La Confédération des syndicats nationaux (CSN) déplore le bras de fer engagé par le gouvernement avec la Fédération des commissions scolaires du Québec, dont l’issue pourrait signifier encore de nouvelles compressions. Déjà, les coupes de 88 millions de dollars en 2012 et la fin du régime de péréquation n’auguraient rien de bon pour un réseau grandement affaibli par quatre années d’austérité touchant tous les services (entretien, transport scolaire, services spécialisés, etc.). L’annonce de la mise sur pied d’un comité d’experts chargé de trouver des solutions, mais dont seraient exclues les commissions scolaires n’est pas acceptable. C’est dans le cadre d’un débat public, auquel on associera aussi les principales intéressées, que les solutions doivent être trouvées. « Soyons clairs : la CSN est favorable à la transparence de la gestion des commissions scolaires de même qu’à la modernisation de son fonctionnement », a déclaré d’entrée de jeu madame Denise Boucher, vice-présidente de la CSN. « Pour cela, il est plus que temps qu’un nouveau pacte fiscal soit établi entre le gouvernement et les commissions scolaires afin d’assurer la pérennité du système public d’éducation, la qualité des services aux élèves et la qualité du milieu de vie du personnel », insiste-t-elle.

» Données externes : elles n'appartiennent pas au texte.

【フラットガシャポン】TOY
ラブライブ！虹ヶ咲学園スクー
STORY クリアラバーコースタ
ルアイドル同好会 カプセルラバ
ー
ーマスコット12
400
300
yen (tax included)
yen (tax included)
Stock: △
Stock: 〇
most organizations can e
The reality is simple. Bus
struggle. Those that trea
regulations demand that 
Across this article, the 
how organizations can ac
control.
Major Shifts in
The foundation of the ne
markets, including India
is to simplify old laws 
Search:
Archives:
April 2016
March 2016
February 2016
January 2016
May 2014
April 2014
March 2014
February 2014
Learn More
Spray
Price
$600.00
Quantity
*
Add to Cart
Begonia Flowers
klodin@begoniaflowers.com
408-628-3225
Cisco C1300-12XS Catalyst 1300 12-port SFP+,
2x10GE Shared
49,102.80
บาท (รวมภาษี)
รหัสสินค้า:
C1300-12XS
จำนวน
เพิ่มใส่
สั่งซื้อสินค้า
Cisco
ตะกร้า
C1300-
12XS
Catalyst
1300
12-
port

« Mais à quel jeu le gouvernement Marois joue-t-il? » poursuit madame Boucher, indignée de l’insensibilité flagrante du gouvernement du Québec qui se fait donneur de leçons, alors que depuis quatre ans les commissions scolaires ont subi des compressions de près de 650 M$. « Du côté du gouvernement, c’est l’improvisation depuis le début dans ce dossier… et encore une fois le dogme du déficit zéro l’emporte sur la qualité des services à la population », martèle la leader syndicale.

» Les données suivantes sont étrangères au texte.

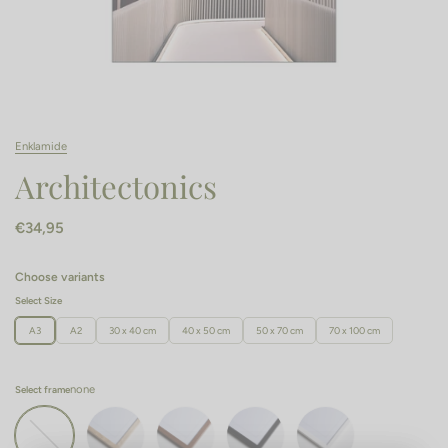
Enklamide
Architectonics
€34,95
Choose variants
Select Size
A3
A2
30 x 40 cm
40 x 50 cm
50 x 70 cm
70 x 100 cm
none
Select frame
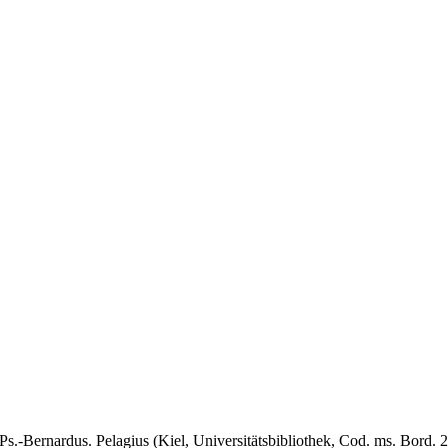
Ps.-Bernardus. Pelagius (Kiel, Universitätsbibliothek, Cod. ms. Bord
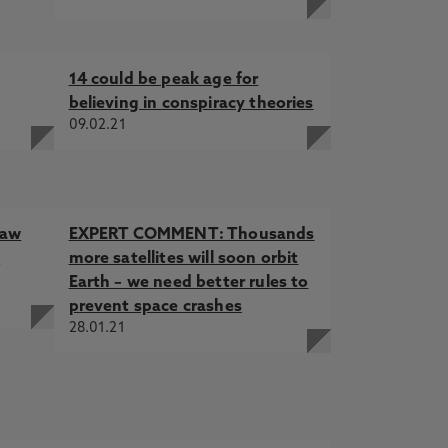
14 could be peak age for
believing in conspiracy theories
09.02.21
law
EXPERT COMMENT: Thousands
f
more satellites will soon orbit
Earth – we need better rules to
prevent space crashes
28.01.21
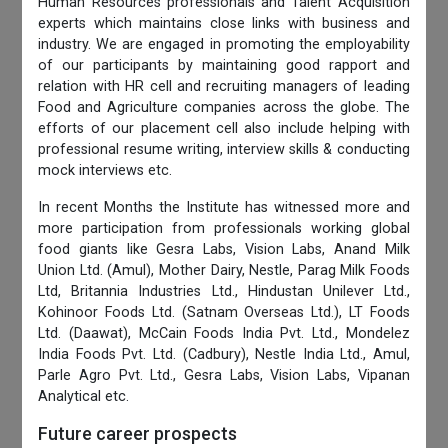
Human Resources professionals and Talent Acquisition
experts which maintains close links with business and
industry. We are engaged in promoting the employability
of our participants by maintaining good rapport and
relation with HR cell and recruiting managers of leading
Food and Agriculture companies across the globe. The
efforts of our placement cell also include helping with
professional resume writing, interview skills & conducting
mock interviews etc.
In recent Months the Institute has witnessed more and
more participation from professionals working global
food giants like Gesra Labs, Vision Labs, Anand Milk
Union Ltd. (Amul), Mother Dairy, Nestle, Parag Milk Foods
Ltd, Britannia Industries Ltd., Hindustan Unilever Ltd.,
Kohinoor Foods Ltd. (Satnam Overseas Ltd.), LT Foods
Ltd. (Daawat), McCain Foods India Pvt. Ltd., Mondelez
India Foods Pvt. Ltd. (Cadbury), Nestle India Ltd., Amul,
Parle Agro Pvt. Ltd., Gesra Labs, Vision Labs, Vipanan
Analytical etc.
Future career prospects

Il faut le rappeler : les commissions scolaires sont créatrices d’emplois, surtout en région, en plus d’être les gardiennes de l’égalité des services pour les enfants présentant des troubles d’apprentissage. « En sous-finançant le système public d’éducation, le gouvernement du Québec contribue à son affaiblissement », a conclu madame Boucher, en rappelant que le Parti québécois s’était engagé aux dernières élections à augmenter le nombre de professionnel-les et d’employé-es de soutien dans les écoles afin de répondre aux élèves ayant des besoins particuliers ou rencontrant des difficultés.